Noname Given wrote:
I also got into computers because of Star trek (not in the way you might think). In 1975, I found out my Jr. high school had a teletype hooked into an HP2000 mainframe via 110 baud acoustic modem; and one of the things you could do on it was play a 'Star Trek' simulation - and I was hooked
I remember that game. I was in junior high, but since I was a huge ST fan, my sister and her boyfriend invited me over to the high school to play it. The school had a Decwriter:
The only keyboard I had ever used before that day was my parents' manual (non-electric) typewriter, about 30 lbs of iron and a lot of work to operate:
So on the Decwriter they immediately had to tell me not to bang the keys so hard ("Don't kill it!").
The game as I recall was based on the Romulan attack scene in "The Deadly Years." You entered your name and became "Captain (name)", and then the machine would describe some Romulan action and say "What are your orders?" It was a novelty, but even at the time it wasn't that bitchin'. It got a little repetitive.
As to the game, nope - you commanded the 1701 - and searched an 8X8 grid (64 Quadrants) for Klingon battle cruisers to fight/repel.
A long range scan gave you a look at the quadrants nextr to your current quadrant and printed out like this:
The hundreds digit showing the number of Klingons
The tens digit showing the number of Starbases (Where you can dock/repair.)
The ones digit showing the number of Stars (blocked photon torpedoes)
. . . . . . . .
. . . E . . . .
. . . . . . . .
. . . . . * . .
. . . . . . K .
. . . . . . . .
. . K . . . . .
. . . . . B . .
E= 1701 USS Enterprise
K = Klingon
B = Starbase
You entered commands like fire phasers (which auto-locked on - and then you had to decide how much energy to fire); or photons (and which point you had to enter a vector (1-360 degrees) setting the path along which the torp would travel. If it hit a K (Klingon) it destroyed him instantly. Phasers drew from your Energy total (as did moving at warp or Impulse - and if you got to zero energy you were dead in space, or if an enemy disruptor took you below zero energy, you blew up (IE game over).

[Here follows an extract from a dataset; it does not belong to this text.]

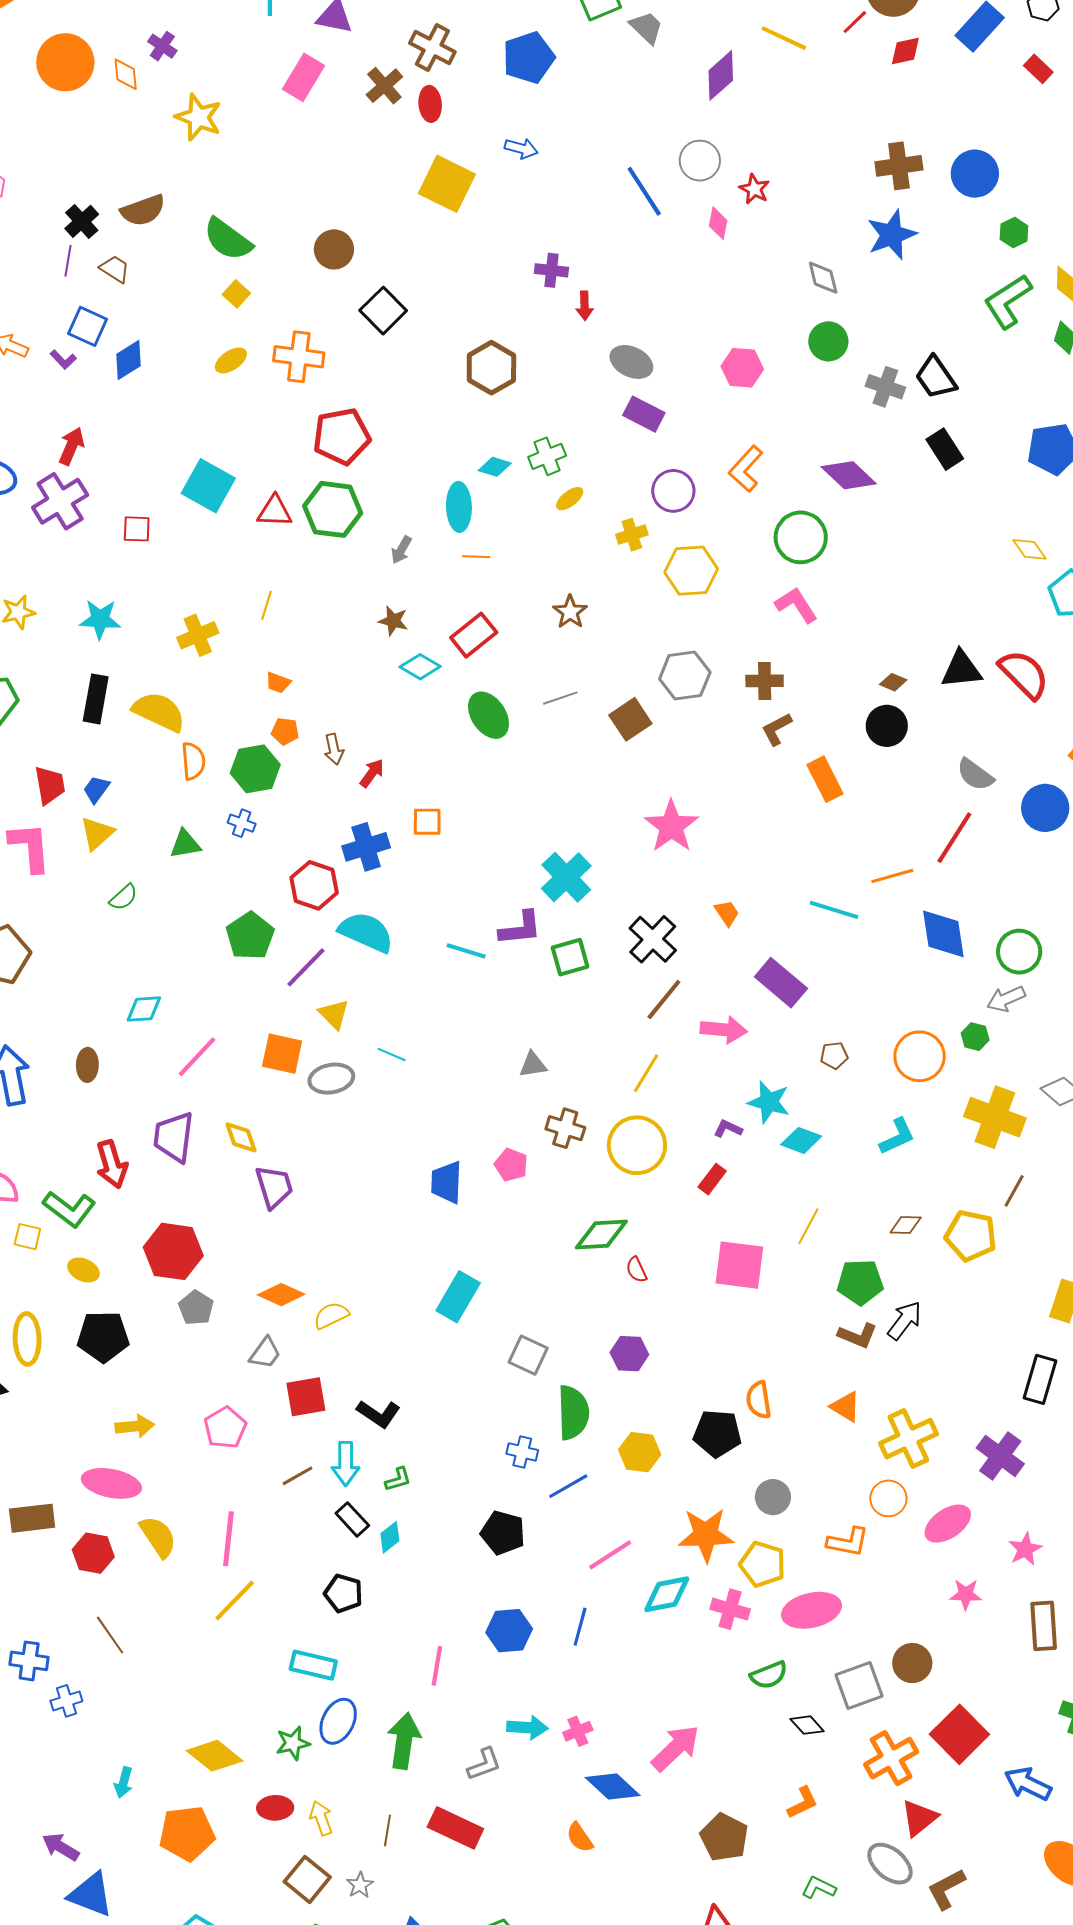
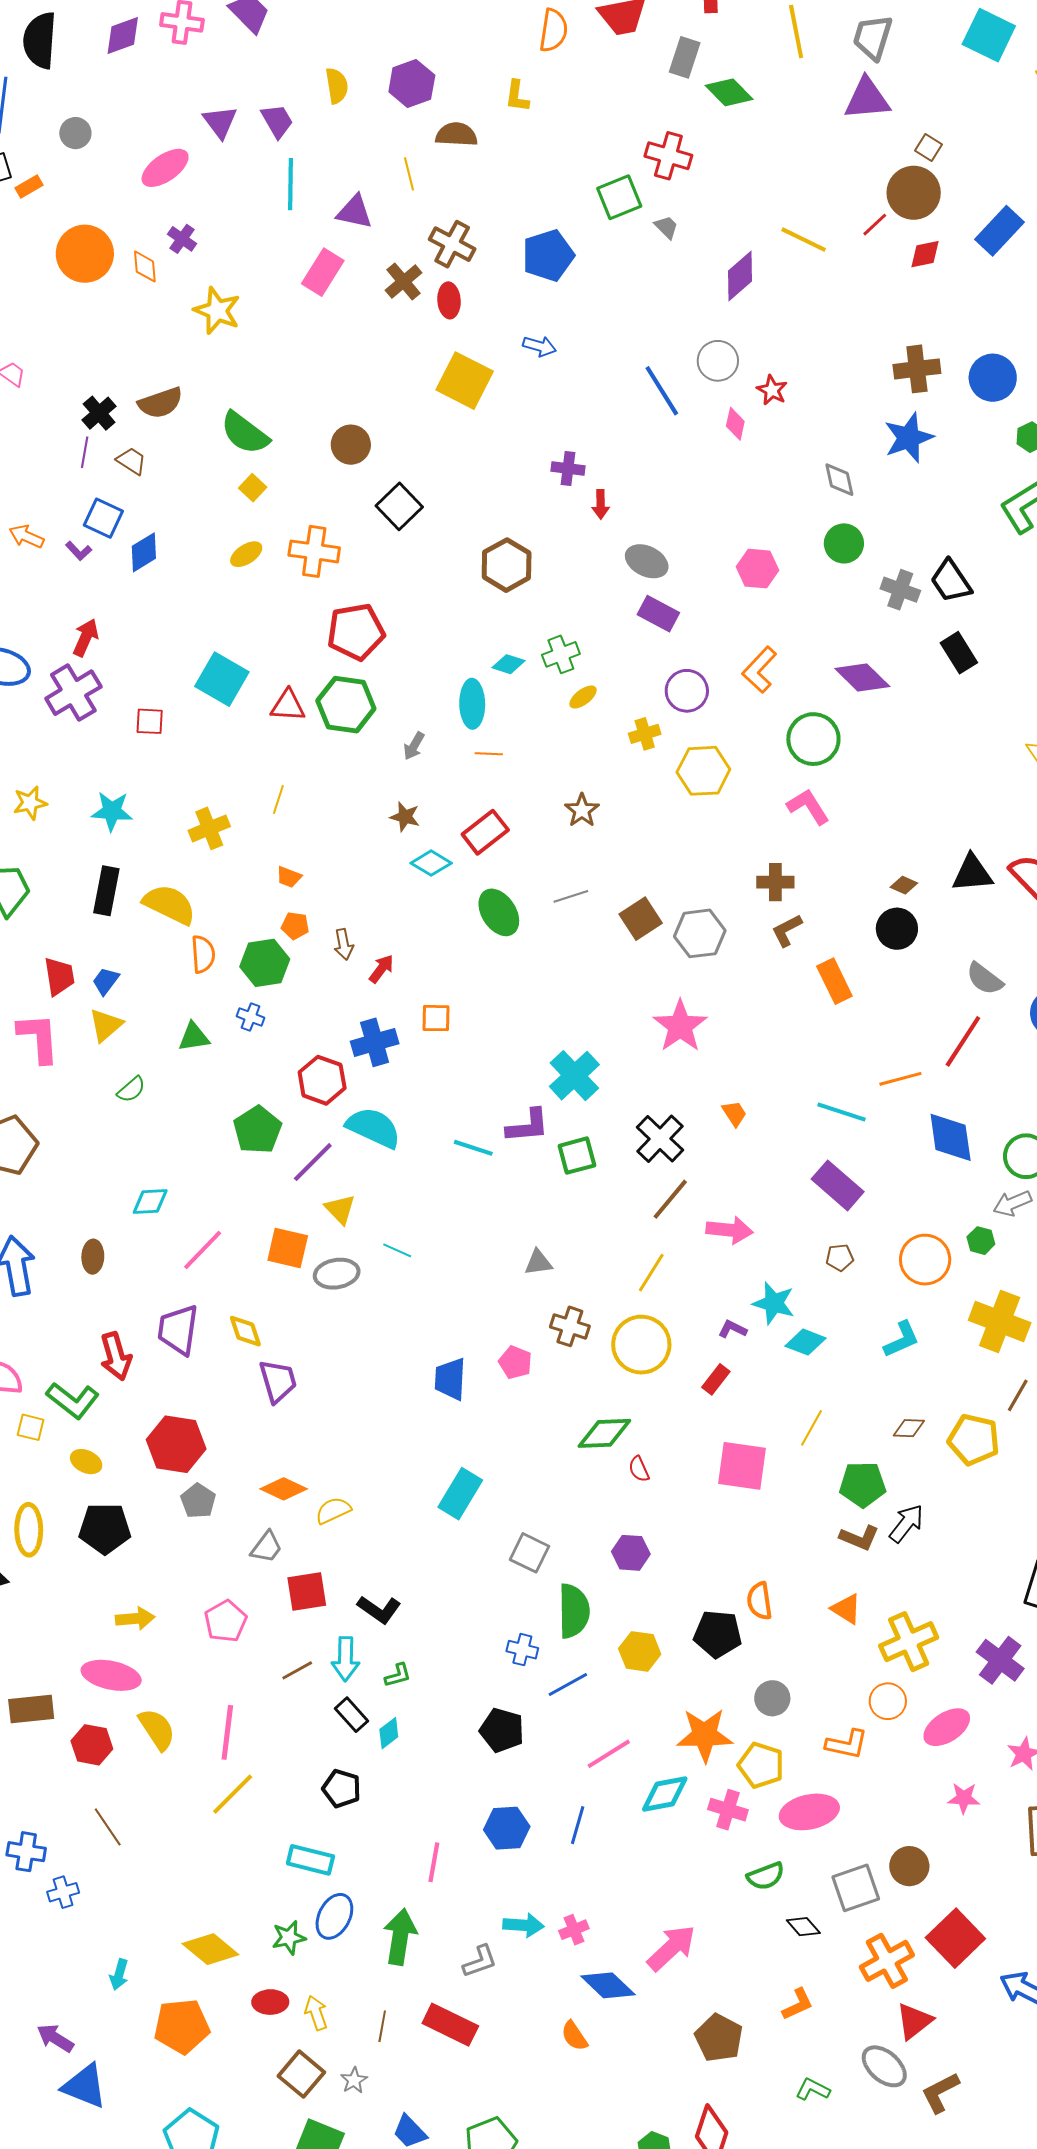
gray trapezoid: (646, 28) -> (666, 227), size x0.7
gray hexagon: (685, 676) -> (700, 933), moved
purple rectangle: (781, 983) -> (838, 1185), moved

You had a stock of 10 photons too; and docking (maneuvering next to a Starbase - replenish both you energy and photon totals to max.
A couple of the things I added were:
- a chance for a Romulan to randomly decloak and fire in any quadrant you were in on occasion.
- I separated a shield rating out from the energy total - and any enemy hit over that rating took a main system offline (Warp Drive, Photons, Phasers, etc.) - and you replenished shields at your discretion (max of 250) - and it subtracted the rating from your overall energy each turn. Damaged systems were auto-repaired when you docked at a Starbase.
My local version of the game became pretty popular while I was attending the school. I don't know if they kept it stored/available after I graduated; and I kept a printout and paper tape reader copy of the code so it could be reloaded from scratch if needed.